The bill would allow passengers to get refunds for purchases made but not received—like if they pay a checked baggage fee, but the bag doesn’t make it to their destination.
The bill would give passengers more peace of mind by directing the FAA to update the contents of onboard emergency medical kits.
And it would improve the FAA’s transition to up-to-date air traffic control technologies, to address growing cybersecurity threats that challenge our nation’s aviation and air navigation control systems.
These provisions are why one columnist for the Washington Post called this bill “one of the most passenger-friendly Federal Aviation Administration reauthorization bills in a generation.”
The bill would also improve communication between the FAA and local airports to give local airports more of a say in the management of their airspace.
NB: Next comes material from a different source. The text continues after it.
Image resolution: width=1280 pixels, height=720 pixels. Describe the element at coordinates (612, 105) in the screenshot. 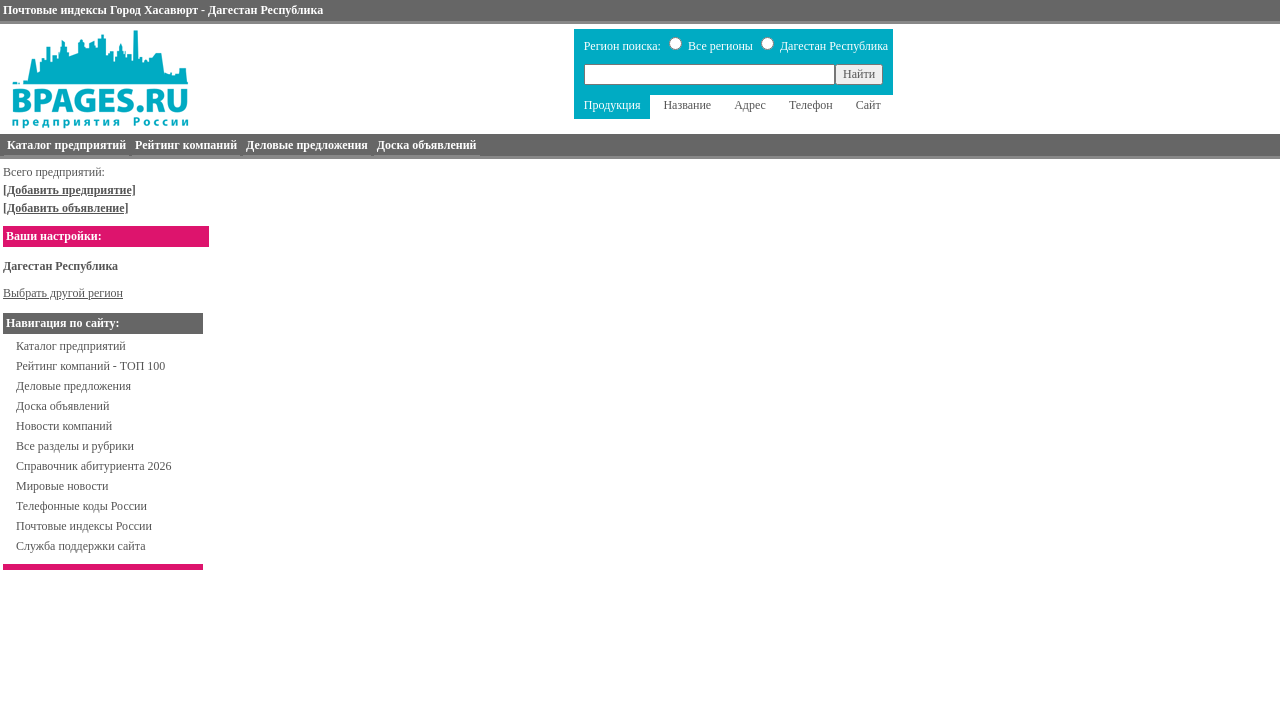 I see `Продукция` at that location.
That’s good for local communities and airports across the country, and I am glad to have worked with the Louisville airport to see that this important provision was included in the bill.
Finally, this bill would promote rural access to American airspace, an important consideration for smaller communities here in Kentucky.
I’ve told you many things this bipartisan legislation would do, if we’re fortunate enough to pass it through the House of Representatives and the president were to sign it. Here’s what it would not do: raise taxes or fees on any air passengers, or impose new heavy-handed regulations on airlines that could affect the many flight options available to air travelers.
I’m proud that the Senate has passed the most comprehensive set of aviation security reforms in years. And I’m pleased the bill earned wide bipartisan support.
Passing the FAA Reauthorization Act is just the latest example of how the new Republican Senate has rejected the gridlock and dysfunction of days past, under the previous majority, and is working on behalf of the American people. From aviation security concerns to common-sense reforms intended to make flying a better experience for passengers, we’re listening to you and acting on your concerns.
Kentuckians should rest assured that as their senator, I’ll always go to work in Washington with their best interests at heart. My job is to deliver for the Bluegrass State. Making air travel safer, more secure, and simpler is just one more way to do that.
Mitch McConnell is a U.S. Senator representing Kentucky and the Senate Majority Leader.